В открытое противостояние с властью Лем не ввязывался, считая это бесполезным. Сам он полагал такое поведение следованием принципу Томаса Манна, который был убежден, что одиночки не способны повлиять на события, поэтому надо соблюдать разумную осторожность и копить опыт[652]. Думается, причина была куда проще. К этому времени Лем не только самый выдающийся фантаст советского блока, но и один из наиболее успешных писателей вообще. Уникальный случай! Даже в СССР и США при всей огромной популярности фантастики авторы этого направления не имели ни такой славы, ни такого материального успеха. А поляк Лем шел нарасхват. Сплошной чередой следовали не только публикации новинок, но и переиздания, к примеру: в 1967-м «Астронавтов» – в шестой раз, «Магелланова облака» – в пятый. В августе «Выдавництво литерацке» начало публиковать «Избранные сочинения» писателя. Непрерывным потоком текли советские и немецкие публикации Лема, почти каждый год выходили его произведения во Франции и Японии. Теперь большие статьи о его новых книгах в центральной прессе размещали Пшибось, некогда спускавший его с лестницы[653], и Киёвский, когда-то критиковавший его в секции молодых авторов[654].
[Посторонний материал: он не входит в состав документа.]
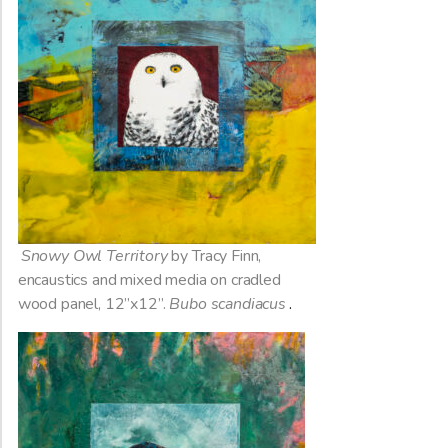
Snowy Owl Territory
by Tracy Finn,
encaustics and mixed media on cradled
wood panel, 12”x12”.
Bubo scandiacus
.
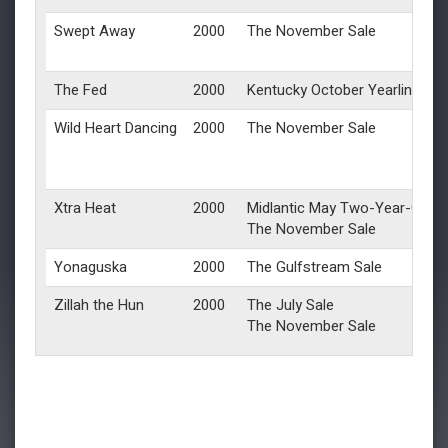
Swept Away
2000
The November Sale
The Fed
2000
Kentucky October Yearlings
Wild Heart Dancing
2000
The November Sale
Xtra Heat
2000
Midlantic May Two-Year-Olds i
The November Sale
Yonaguska
2000
The Gulfstream Sale
Zillah the Hun
2000
The July Sale
The November Sale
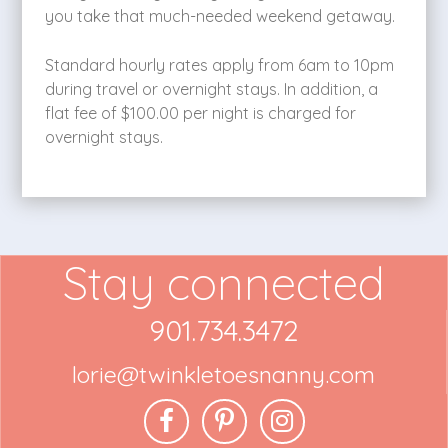
you take that much-needed weekend getaway.
Standard hourly rates apply from 6am to 10pm
during travel or overnight stays. In addition, a
flat fee of $100.00 per night is charged for
overnight stays.
Stay connected
901.734.3472
lorie@twinkletoesnanny.com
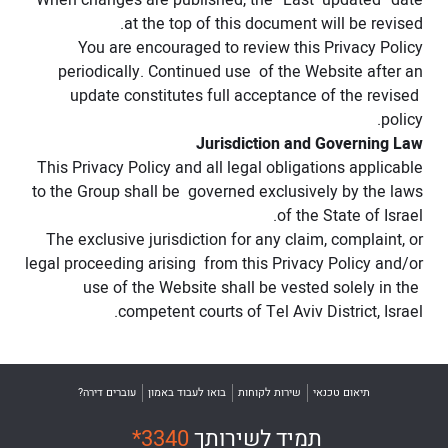
When changes are published, the “Last updated” date
at the top of this document will be revised.
You are encouraged to review this Privacy Policy
periodically. Continued use of the Website after an
update constitutes full acceptance of the revised
policy.
Jurisdiction and Governing Law
This Privacy Policy and all legal obligations applicable
to the Group shall be governed exclusively by the laws
of the State of Israel.
The exclusive jurisdiction for any claim, complaint, or
legal proceeding arising from this Privacy Policy and/or
use of the Website shall be vested solely in the
competent courts of Tel Aviv District, Israel.
עוברים דירה?
בואו לעבוד באמון
שירות לקוחות
תיאום טכנאי
*3340
תמיד לשירותך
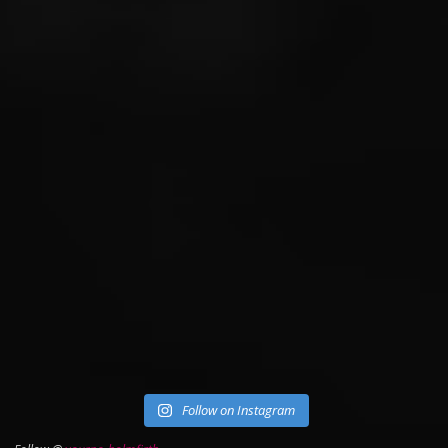
Follow on Instagram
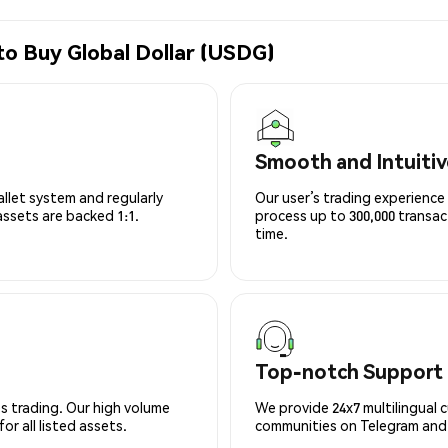
to Buy Global Dollar (USDG)
Smooth and Intuitiv
allet system and regularly
Our user’s trading experience 
 assets are backed 1:1.
process up to 300,000 transa
time.
Top-notch Support
s trading. Our high volume
We provide 24x7 multilingual 
r all listed assets.
communities on Telegram and D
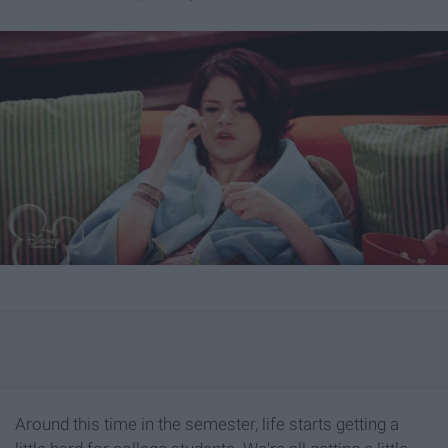
Around this time in the semester, life starts getting a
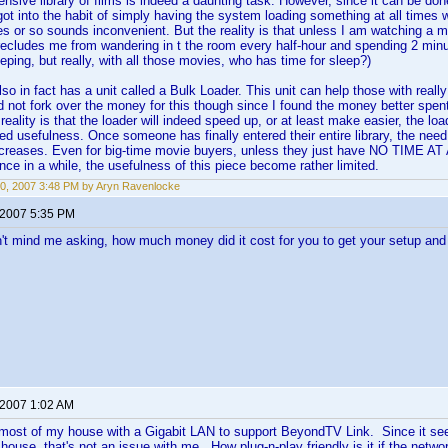
ensive library of films is indeed a daunting task. However, since it can be do
got into the habit of simply having the system loading something at all times
s or so sounds inconvenient. But the reality is that unless I am watching a 
recludes me from wandering in t the room every half-hour and spending 2 min
eping, but really, with all those movies, who has time for sleep?)
o in fact has a unit called a Bulk Loader. This unit can help those with really
 did not fork over the money for this though since I found the money better spe
eality is that the loader will indeed speed up, or at least make easier, the loa
ted usefulness. Once someone has finally entered their entire library, the nee
ecreases. Even for big-time movie buyers, unless they just have NO TIME AT
ce in a while, the usefulness of this piece become rather limited.
0, 2007 3:48 PM by Aryn Ravenlocke
 2007 5:35 PM
n't mind me asking, how much money did it cost for you to get your setup and
 2007 1:02 AM
 most of my house with a Gigabit LAN to support BeyondTV Link. Since it seem
 house, that's not an issue with me. How plug-n-play friendly is it if the netwo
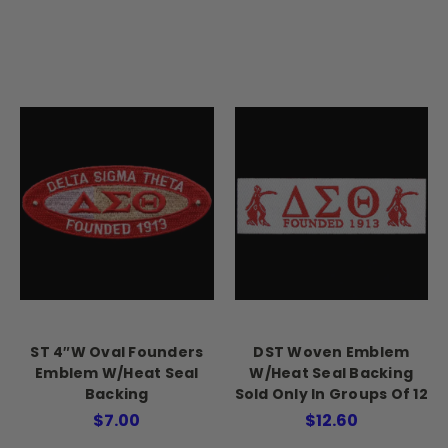
ST 4″W Oval Founders
DST Woven Emblem
Emblem W/Heat Seal
W/Heat Seal Backing
Backing
Sold Only In Groups Of 12
$7.00
$12.60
Налицо был и материальный успех. За один лишь 1965 год Лем получил государственную награду второй степени из рук министра культуры и искусства, съездил в Чехословакию на симпозиум о Кареле Чапеке, вторично побывал в Советском Союзе (заглянув даже в дубнинский Институт ядерной физики и в харьковский Институт высоких температур), наведался в Париж за гонораром (заодно пообщавшись там с Блоньскими), оттуда – в Италию к Мрожеку, а еще отдохнул в Югославии. И впервые купил автомобиль из капстраны – «Фиат 1800». Разумеется, купил не напрямую (социализм же), а через прошение в канцелярию Совета министров с просьбой выделить ему эту машину. Цены автомобиля он не знал, она была ему неизвестна даже в день получения, и на всякий случай Лем снял деньги со всех сберкнижек, но даже этого не хватило: машина стоила 190 000 злотых, для чего Лему пришлось залезть в долги. А чтобы их выплатить, он должен был продолжать писать книги – при искусственно снижающихся тиражах[655]. Овчинка стоила выделки: уже в 1966 году Лем с женой через Чехословакию и Венгрию прокатился на новоприобретенном автомобиле в Югославию за очередным гонораром (который оказался даже больше, чем он ожидал[656]). Картина прямо из капиталистической жизни: успешный писатель на собственном «Фиате» разъезжает по Адриатическому побережью. Лему было что терять – тем отважнее выглядит его отказ подписать «контрписьмо».